== AIM OF THE EXERCISE ==
Identify all lines of the data containing the string "electrónico" and copy them.

== AVAILABLE RECORDS ==

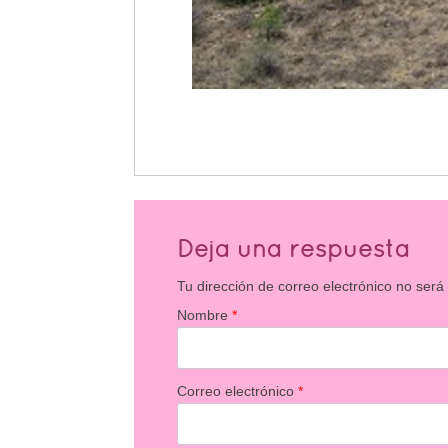
Deja una respuesta
Tu dirección de correo electrónico no será
Nombre
*
Correo electrónico
*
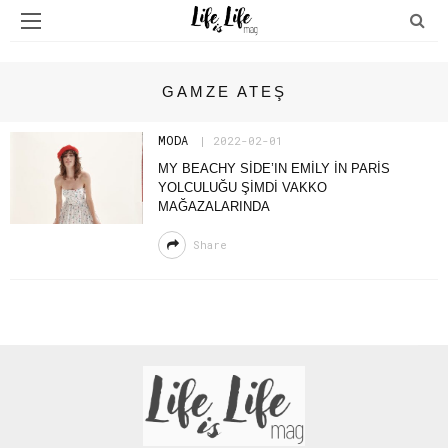
GAMZE ATEŞ
MODA
2022-02-01
MY BEACHY SIDE’IN EMILY IN PARIS
YOLCULUĞU ŞIMDI VAKKO
MAĞAZALARINDA
Share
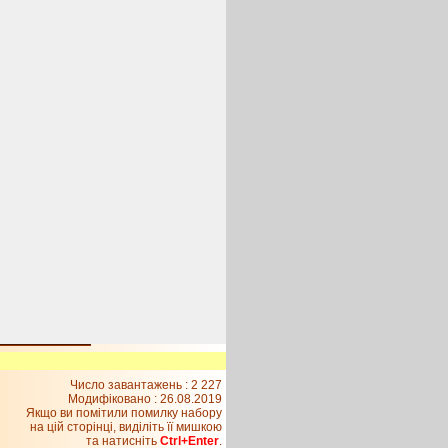
Число завантажень : 2 227
Модифіковано :
26.08.2019
Якщо ви помітили помилку набору
на цiй сторiнцi, видiлiть її мишкою
та натисніть
Ctrl+Enter
.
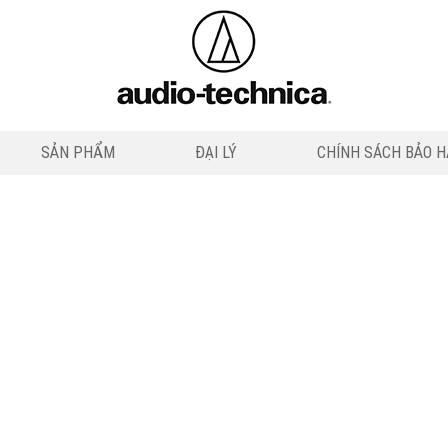
SẢN PHẨM
ĐẠI LÝ
CHÍNH SÁCH BẢO 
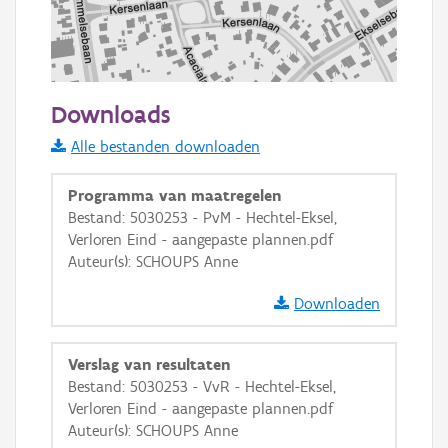
100 m
Downloads
Informatie Vlaanderen
Alle bestanden downloaden
i
Programma van maatregelen
Bestand: 5030253 - PvM - Hechtel-Eksel,
Verloren Eind - aangepaste plannen.pdf
+
−
Auteur(s): SCHOUPS Anne
Downloaden
Verslag van resultaten
Bestand: 5030253 - VvR - Hechtel-Eksel,
Basis Lagen
Verloren Eind - aangepaste plannen.pdf
Auteur(s): SCHOUPS Anne
OSM-Basiskaart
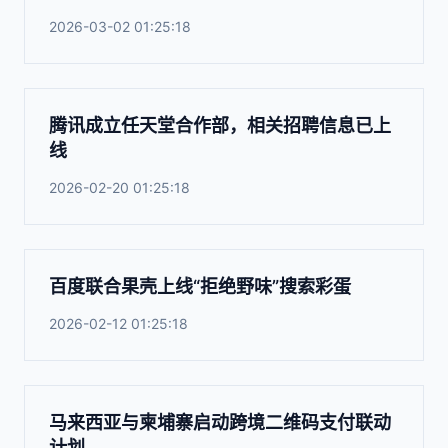
2026-03-02 01:25:18
腾讯成立任天堂合作部，相关招聘信息已上
线
2026-02-20 01:25:18
百度联合果壳上线“拒绝野味”搜索彩蛋
2026-02-12 01:25:18
马来西亚与柬埔寨启动跨境二维码支付联动
计划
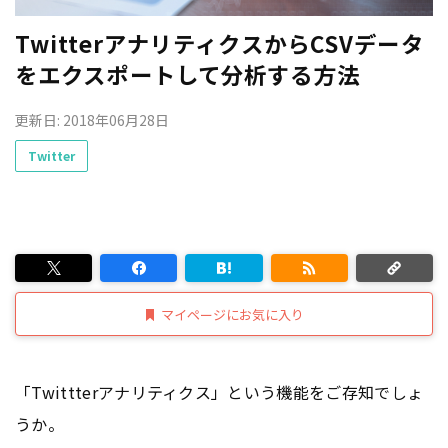
TwitterアナリティクスからCSVデータ
をエクスポートして分析する方法
更新日: 2018年06月28日
Twitter
マイページにお気に入り
「Twittterアナリティクス」という機能をご存知でしょ
うか。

== RESULT ==
Tu dirección de correo electrónico no será
Correo electrónico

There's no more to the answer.